Many banks view the rural market as a regulatory requirement rather than an economic opportunity because of the following reasons:
- Irregular income and expenditure patters of rural households lead to Non-Performing Assets. (e.g. agriculturalists are dependent on monsoons)
- Low ticket size of deposit and credit transactions does not prove profitable for the banks.
- Low literacy rate prevents banks from depending on technology thus leading to high cost to serve.
Thus, developing an inclusive yet sustainable rural financial system is extremely challenging and involves comprehensive understanding of the host of complementary issues, which can be placed in seven broad categories:
- Product Strategy: Providing diversified products and services to rural customers after a comprehensive market analysis.
- Processes: Undertaking efficient business processes to facilitate initiatives like branchless banking.
- Partnerships: Partnering with people, Business Correspondents, Self-Help Groups etc.
- Protection: Protecting the bank and the customers from misuse of services.
- Profitability: Providing affordable and acceptable services to the rural clientele while ensuring profitability.
- Productivity: Ensuring productive and optimal use of financial services.
- People: Having a well-equipped and efficient rural staff.
In India, the first structured attempt towards financial inclusion was launched in 2005 by Mr. K.C. Chakraborthy, the Chairman of Indian Bank as a result of which, all households of Mangalam Village were provided with banking facilities.
Steps taken by the Reserve Bank of India to ensure Financial Inclusion:
- Facilitating no-frill accounts and General Credit Cards for small deposits and credit.

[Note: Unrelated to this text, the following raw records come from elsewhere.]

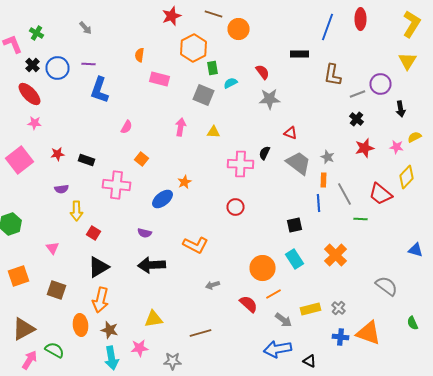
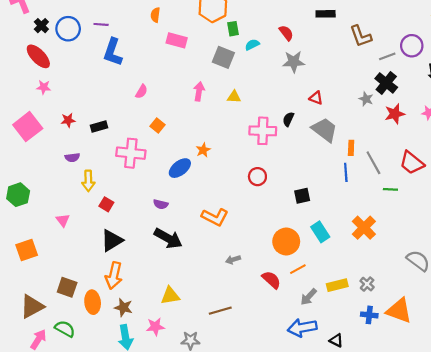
brown L-shape: (332, 75) -> (361, 36), turned -30
black cross: (356, 119) -> (386, 83), size x1.5
gray star: (328, 157) -> (366, 99), moved
black rectangle: (86, 160) -> (99, 127), turned -35
black square: (294, 225) -> (302, 196), moved
black arrow: (152, 265) -> (168, 238), turned -148
brown square: (56, 290) -> (67, 287), moved
gray arrow: (284, 320) -> (309, 297), turned 96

- Relaxing norms for opening accounts with annual deposits of less than 50,000.
- Issuance of Kisan Credit Cards (KCCs).
- Permitting commercial banks to make use of the services of Non-governmental Organizations (NGOs)/Self-Help Groups, micro-finance institutions and other civil society organizations are intermediaries for providing financial and banking services.
Measures that need to be taken:
- Better payment, training and grievance redressal for Banking Correspondents (BCs).
- Making banking services simple, affordable and flexible (e.g. simple and affordable credit process).
- Leveraging technology to ensure financial inclusion. Banks need to enhance ATM network, conduct financial literacy campaigns, promote electronic benefit transfer etc.
- Encouraging private sector banks to increase operations in rural areas.
- Provisions of facilities such as physical and digital connectivity, uninterrupted power supply etc.
- There is a need for vernacularisation of all banking forms.
- Tapping the potential of large Indian Postal Network in the world (89.86% of which are in the rural areas). Launching of India Post Payment Bank is a remarkable step.
- Introducing more innovation schemes like Self-Help Group-Bank Linkages Programme.
Steps taken by the government to ensure financial inclusion:
- Introducing Pradhan Mantri Jan Dhan Yojana (PMJDY).
- Setting up Micro Unit Development Refinance Agency (MUDRA) for providing micro credits.
- Social sector schemes like Atal Pension Yojana, Pradhan Mantri Suraksha Beema Yojana, Pradhan Mantri Jeevan Jyoti Beema Yojana.
- Aadhaar enabled micro-ATMs and RuPay cards to replace cash transactions.
- Introducing new payments banks and small finance banks.
However, these government initiatives face various hurdles like:
- Multiplicity of dormant accounts in PMJDY which increases costs for banks.
- Lower literacy rate in rural areas is an impediment for Jan Dhan, Aadhaar and Mobile (JAM).
- Corruption among bank officials, BCs etc.
- Increasing banking technology related frauds.
- Lack of infrastructure like connectivity and electricity in rural hinterlands.